▸ **Exercise brief**
Wherever a line in the records below contains "belépőjegy", copy that line.

━━ Data shown

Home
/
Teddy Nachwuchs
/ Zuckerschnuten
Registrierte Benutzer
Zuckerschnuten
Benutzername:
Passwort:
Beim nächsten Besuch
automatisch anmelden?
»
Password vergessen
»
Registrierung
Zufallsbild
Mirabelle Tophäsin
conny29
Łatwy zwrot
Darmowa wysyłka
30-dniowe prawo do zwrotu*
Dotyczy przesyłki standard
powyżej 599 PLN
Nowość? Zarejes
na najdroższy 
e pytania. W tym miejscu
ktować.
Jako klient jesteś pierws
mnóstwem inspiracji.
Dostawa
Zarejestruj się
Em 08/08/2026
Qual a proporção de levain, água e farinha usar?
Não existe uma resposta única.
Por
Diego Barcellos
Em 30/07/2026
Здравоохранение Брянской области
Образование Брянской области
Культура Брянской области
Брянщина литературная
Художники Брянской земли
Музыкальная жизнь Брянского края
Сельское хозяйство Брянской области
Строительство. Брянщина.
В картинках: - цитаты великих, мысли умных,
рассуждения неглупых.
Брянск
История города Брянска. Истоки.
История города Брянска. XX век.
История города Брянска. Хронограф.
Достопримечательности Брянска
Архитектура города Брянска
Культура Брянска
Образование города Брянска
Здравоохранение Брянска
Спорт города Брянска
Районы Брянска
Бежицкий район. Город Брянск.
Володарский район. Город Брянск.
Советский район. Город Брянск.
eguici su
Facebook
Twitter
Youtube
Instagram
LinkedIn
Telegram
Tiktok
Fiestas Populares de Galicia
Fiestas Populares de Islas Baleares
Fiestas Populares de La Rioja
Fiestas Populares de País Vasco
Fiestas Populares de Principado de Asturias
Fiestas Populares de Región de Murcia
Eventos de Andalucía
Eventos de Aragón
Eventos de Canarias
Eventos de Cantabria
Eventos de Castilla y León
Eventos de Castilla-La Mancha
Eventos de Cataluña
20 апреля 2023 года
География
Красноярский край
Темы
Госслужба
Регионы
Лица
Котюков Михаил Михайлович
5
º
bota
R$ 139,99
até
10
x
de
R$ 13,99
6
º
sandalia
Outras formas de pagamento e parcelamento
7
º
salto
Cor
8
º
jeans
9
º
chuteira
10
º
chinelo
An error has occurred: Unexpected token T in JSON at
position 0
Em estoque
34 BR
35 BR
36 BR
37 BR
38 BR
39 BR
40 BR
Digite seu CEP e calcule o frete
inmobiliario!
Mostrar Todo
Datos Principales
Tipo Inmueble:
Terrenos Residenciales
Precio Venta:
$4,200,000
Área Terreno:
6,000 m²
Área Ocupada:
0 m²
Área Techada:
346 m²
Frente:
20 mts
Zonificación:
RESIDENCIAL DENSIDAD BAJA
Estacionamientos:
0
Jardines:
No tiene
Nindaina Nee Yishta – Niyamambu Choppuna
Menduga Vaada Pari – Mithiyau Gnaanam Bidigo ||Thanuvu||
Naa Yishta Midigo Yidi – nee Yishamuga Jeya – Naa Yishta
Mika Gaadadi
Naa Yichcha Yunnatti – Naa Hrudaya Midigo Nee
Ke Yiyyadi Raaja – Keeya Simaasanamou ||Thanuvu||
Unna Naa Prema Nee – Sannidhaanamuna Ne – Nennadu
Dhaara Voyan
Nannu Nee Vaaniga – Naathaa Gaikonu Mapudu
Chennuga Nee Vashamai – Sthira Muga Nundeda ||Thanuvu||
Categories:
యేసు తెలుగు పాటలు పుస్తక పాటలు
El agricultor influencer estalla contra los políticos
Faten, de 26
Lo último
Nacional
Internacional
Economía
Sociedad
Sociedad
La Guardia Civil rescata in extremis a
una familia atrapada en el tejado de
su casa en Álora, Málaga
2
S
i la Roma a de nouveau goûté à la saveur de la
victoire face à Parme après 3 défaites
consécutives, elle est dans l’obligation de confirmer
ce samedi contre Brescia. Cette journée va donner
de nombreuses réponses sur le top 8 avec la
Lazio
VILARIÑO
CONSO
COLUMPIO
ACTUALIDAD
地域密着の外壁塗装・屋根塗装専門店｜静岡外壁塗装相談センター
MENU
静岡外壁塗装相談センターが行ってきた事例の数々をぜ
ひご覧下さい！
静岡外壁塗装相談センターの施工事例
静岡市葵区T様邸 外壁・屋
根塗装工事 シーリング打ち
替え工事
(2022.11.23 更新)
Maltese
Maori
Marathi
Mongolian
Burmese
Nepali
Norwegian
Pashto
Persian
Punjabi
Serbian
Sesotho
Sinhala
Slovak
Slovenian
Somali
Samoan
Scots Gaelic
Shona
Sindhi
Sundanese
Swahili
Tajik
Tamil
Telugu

━━━━
━━ Data shown

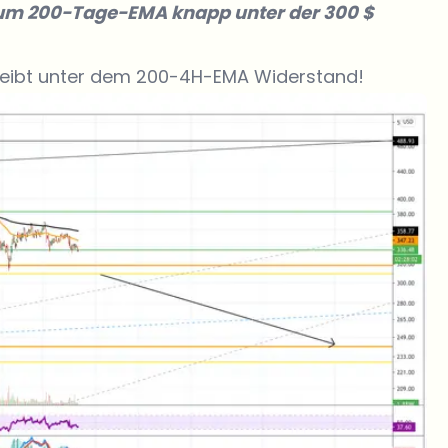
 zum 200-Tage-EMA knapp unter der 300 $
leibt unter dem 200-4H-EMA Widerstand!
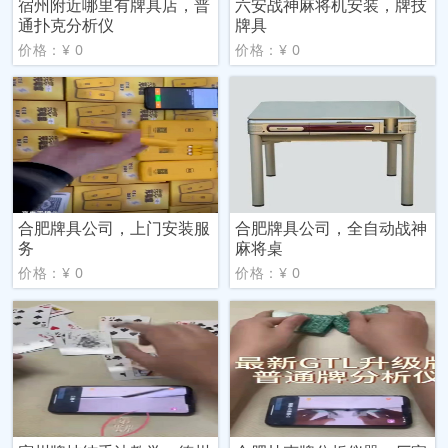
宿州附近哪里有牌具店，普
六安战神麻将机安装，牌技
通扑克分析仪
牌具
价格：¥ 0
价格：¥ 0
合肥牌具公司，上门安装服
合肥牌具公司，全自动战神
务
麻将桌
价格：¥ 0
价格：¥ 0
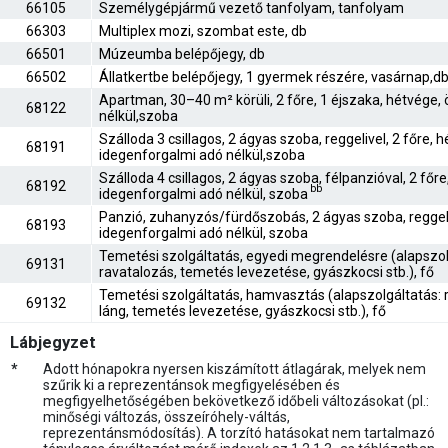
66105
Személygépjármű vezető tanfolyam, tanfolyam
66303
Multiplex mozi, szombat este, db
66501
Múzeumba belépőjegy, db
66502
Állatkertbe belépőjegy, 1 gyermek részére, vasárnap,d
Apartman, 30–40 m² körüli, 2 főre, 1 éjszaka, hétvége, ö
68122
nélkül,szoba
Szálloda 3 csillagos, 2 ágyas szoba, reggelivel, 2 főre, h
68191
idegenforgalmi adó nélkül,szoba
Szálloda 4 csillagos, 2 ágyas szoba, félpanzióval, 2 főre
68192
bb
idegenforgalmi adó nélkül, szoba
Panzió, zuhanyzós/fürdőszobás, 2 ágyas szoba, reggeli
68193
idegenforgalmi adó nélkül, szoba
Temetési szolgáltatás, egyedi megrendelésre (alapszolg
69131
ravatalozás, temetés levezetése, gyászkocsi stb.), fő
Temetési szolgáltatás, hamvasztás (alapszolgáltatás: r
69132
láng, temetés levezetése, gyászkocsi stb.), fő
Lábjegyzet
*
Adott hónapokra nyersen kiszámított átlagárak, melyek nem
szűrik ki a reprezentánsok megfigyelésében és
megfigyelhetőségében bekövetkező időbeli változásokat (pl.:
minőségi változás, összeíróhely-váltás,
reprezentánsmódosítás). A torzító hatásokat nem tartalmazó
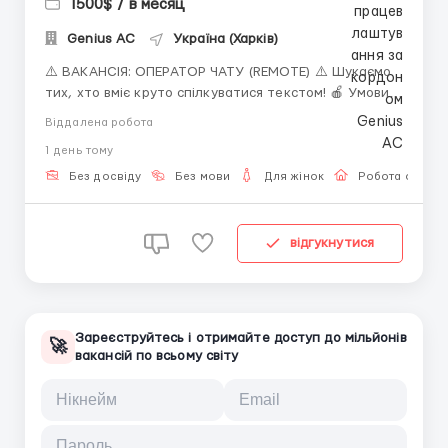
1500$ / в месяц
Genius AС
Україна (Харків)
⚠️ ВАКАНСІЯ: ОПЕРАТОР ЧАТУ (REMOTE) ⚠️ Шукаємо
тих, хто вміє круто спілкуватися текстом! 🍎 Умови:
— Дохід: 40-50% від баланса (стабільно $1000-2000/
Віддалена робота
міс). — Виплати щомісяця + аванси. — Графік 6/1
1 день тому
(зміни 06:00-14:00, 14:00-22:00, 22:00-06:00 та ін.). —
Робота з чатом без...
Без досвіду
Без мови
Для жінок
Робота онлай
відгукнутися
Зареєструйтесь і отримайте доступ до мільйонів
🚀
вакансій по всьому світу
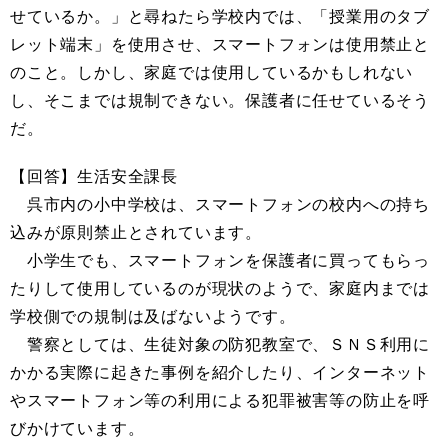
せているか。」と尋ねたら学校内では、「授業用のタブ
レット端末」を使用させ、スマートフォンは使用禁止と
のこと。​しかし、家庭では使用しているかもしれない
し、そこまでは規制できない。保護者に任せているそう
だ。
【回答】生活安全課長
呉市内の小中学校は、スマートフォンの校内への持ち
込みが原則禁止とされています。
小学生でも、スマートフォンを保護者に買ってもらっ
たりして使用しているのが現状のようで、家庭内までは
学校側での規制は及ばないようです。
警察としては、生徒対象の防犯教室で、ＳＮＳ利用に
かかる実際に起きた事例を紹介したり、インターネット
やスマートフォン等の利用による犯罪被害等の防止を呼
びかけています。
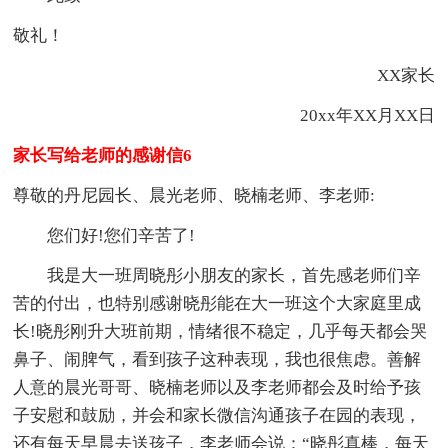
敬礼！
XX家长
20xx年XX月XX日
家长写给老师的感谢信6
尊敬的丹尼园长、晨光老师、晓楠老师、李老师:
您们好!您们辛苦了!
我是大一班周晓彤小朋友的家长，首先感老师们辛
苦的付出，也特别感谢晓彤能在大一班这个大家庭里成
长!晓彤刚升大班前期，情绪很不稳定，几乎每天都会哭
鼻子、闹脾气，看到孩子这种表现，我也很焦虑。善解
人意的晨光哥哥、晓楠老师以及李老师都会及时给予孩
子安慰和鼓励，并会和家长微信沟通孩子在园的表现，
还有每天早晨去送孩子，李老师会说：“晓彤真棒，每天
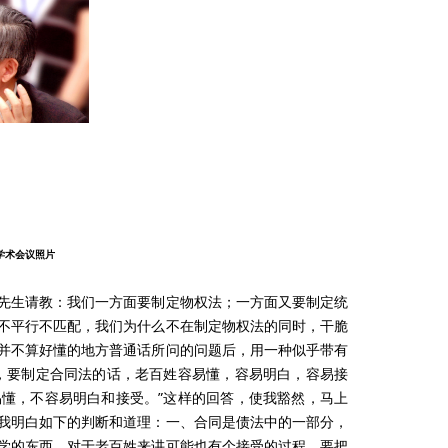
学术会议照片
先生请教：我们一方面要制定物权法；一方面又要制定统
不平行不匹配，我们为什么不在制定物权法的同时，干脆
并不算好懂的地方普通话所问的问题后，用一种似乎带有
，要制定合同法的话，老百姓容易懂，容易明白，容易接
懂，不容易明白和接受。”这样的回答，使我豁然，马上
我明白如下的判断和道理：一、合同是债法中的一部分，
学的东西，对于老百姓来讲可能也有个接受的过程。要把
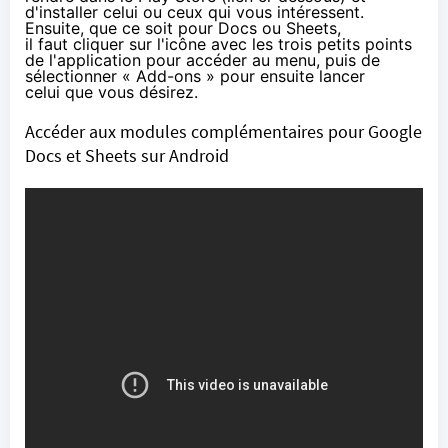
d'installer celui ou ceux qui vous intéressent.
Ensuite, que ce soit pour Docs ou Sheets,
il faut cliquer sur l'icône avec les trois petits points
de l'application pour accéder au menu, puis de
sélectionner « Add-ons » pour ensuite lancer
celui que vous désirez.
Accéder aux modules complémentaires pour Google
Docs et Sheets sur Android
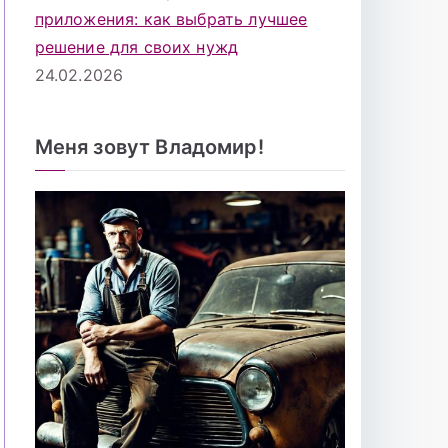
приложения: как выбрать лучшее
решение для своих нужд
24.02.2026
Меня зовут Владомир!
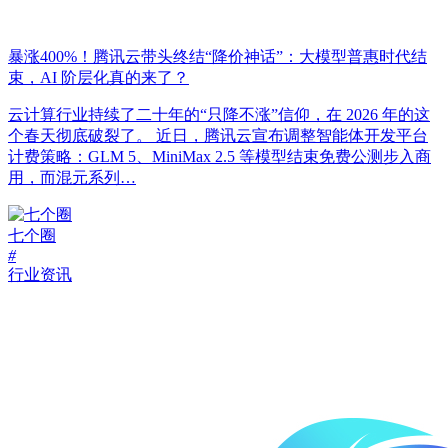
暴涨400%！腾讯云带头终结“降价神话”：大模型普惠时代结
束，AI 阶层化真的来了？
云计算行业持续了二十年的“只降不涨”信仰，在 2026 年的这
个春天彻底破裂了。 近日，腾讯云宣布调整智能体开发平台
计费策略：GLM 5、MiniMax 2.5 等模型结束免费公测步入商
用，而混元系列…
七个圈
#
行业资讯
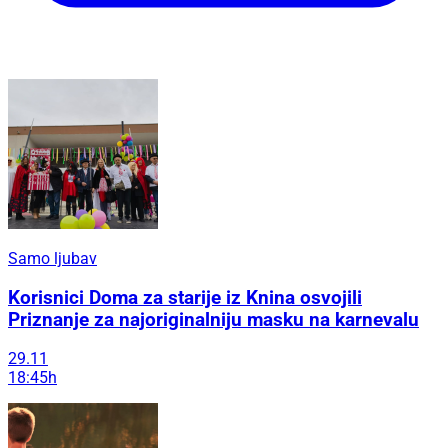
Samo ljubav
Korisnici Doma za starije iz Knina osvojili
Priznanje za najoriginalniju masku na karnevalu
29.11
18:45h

━━━━

▸ **Response below**
Múzeumba belépőjegy, db
Állatkertbe belépőjegy, 1 gyermek részére, vasárnap,d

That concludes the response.